American Tobacco Company — Durham

  • Founder: James Buchanan (“Buck”) Duke.
  • Scale: By 1899 the American Tobacco Company was the third-largest U.S. corporation.
  • Sherman Antitrust breakup: 1911 — the U.S. Supreme Court dissolved the company into successor firms (R.J. Reynolds, Liggett & Myers, P. Lorillard, and a reduced American Tobacco).
  • Educational legacy: Duke’s wealth endowed Trinity College, which renamed itself Duke University in 1924.

Durham’s downtown — including American Tobacco Campus — is the physical reuse of the company’s nineteenth-century industrial footprint. The company’s research investment and Duke’s subsequent medical and pharmacology institutions are part of the long arc that today funds NC’s university hemp research described on the farm pivot page.

Liggett & Myers — Durham

Liggett & Myers (Durham) produced the Chesterfield and L&M brands and was a major NC employer for the better part of the twentieth century. As one of the four post-1911 successor companies, Liggett anchored the second pole of Durham’s tobacco industry alongside Duke’s American Tobacco footprint.

NC’s #1 Tobacco State Era

NC was the #1 U.S. tobacco-producing state from the mid-19th century through the late twentieth century. The crop was central to NC’s rural economy from Piedmont to coastal plain. The end of that era was driven not by demand collapse but by two policy interventions:

The 1998 Master Settlement Agreement

The Master Settlement Agreement (MSA) between 46 states and the major tobacco companies allocated approximately $4.6 billion to NC over 25 years. NC’s distribution of MSA dollars was distinctive:

  • Golden LEAF Foundation (Long-term Economic Advancement Foundation), established 1999, focused on long-term economic development for tobacco-dependent regions.
  • NC Tobacco Trust Fund Commission, established 2000, focused on farmer transition assistance.

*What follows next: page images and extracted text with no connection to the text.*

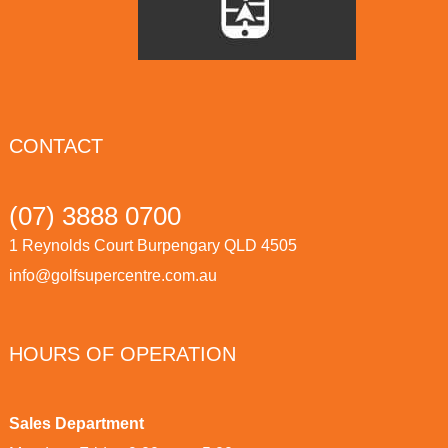
CONTACT
(07) 3888 0700
1 Reynolds Court Burpengary QLD 4505
info@golfsupercentre.com.au
HOURS OF OPERATION
Sales Department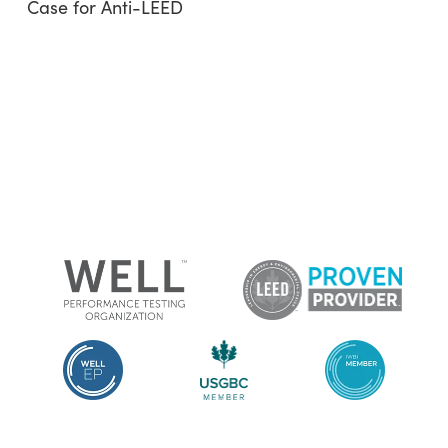
Case for Anti-LEED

A 2007 American Journal of Public Health analysis (Jones et al., Wake Forest University) noted that NC’s post-MSA framework prioritized farmer transition over youth prevention — a programmatic choice with both economic and public-health implications.

NC distributed Master Settlement dollars through the Golden LEAF Foundation and the NC Tobacco Trust Fund Commission, prioritizing farmer transition and rural economic development over youth tobacco prevention programs.

Jones et al., American Journal of Public Health, 2007

The 2004 Fair and Equitable Tobacco Reform Act

The federal Fair and Equitable Tobacco Reform Act of 2004 ended the Depression-era federal tobacco quota system and bought out remaining quota holders. NC growers and quota holders received transition payments and were free, for the first time in seventy years, to grow tobacco without quota — or to pivot crops entirely. Many did neither at scale; many pivoted to hemp during the 2017–2019 pilot. See the farm pivot page for what came next.

NC Hemp Before Prohibition

Hemp’s NC roots stretch back to colonial-era cultivation as a naval store and rope/canvas crop:

  • 1709: John Lawson’s A New Voyage to Carolina mentions hemp as a viable crop.
  • 1760: Gov. Arthur Dobbs petitioned the legislature for an export premium on NC hemp.
  • 1766: Under Gov. William Tryon, the General Assembly authorized two hemp inspection warehouses — at Halifax and at Campbellton (now part of Fayetteville).

Legal cultivation effectively ended after the 1937 Marihuana Tax Act, with brief WWII “Hemp for Victory” production. Hemp returned to NC fields under the 2014 federal Farm Bill pilot in 2017.

Why the Corporate Heritage Matters for Cannabis

NC’s corporate tobacco heritage matters for the cannabis story for three reasons:

  1. Reusable infrastructure. Tobacco warehouses, drying barns, and processing plants are physically suited to hemp at scale. Open Book Extracts in Roxboro is the most prominent example — a 76,000 sq ft cGMP hemp facility inside a former tobacco warehouse. See the farm pivot page.
  2. MSA-funded transition capital. Golden LEAF and the Tobacco Trust Fund Commission were already in place when hemp returned in 2017, providing grant capital for university research and farmer pilot participation.
  3. Multinational corporate proximity. R.J. Reynolds’ status as a BAT subsidiary places a multinational cigarette company at the edge of any NC cannabis-adjacent corporate development — a dynamic Kentucky’s bourbon-and-hemp parallel does not match.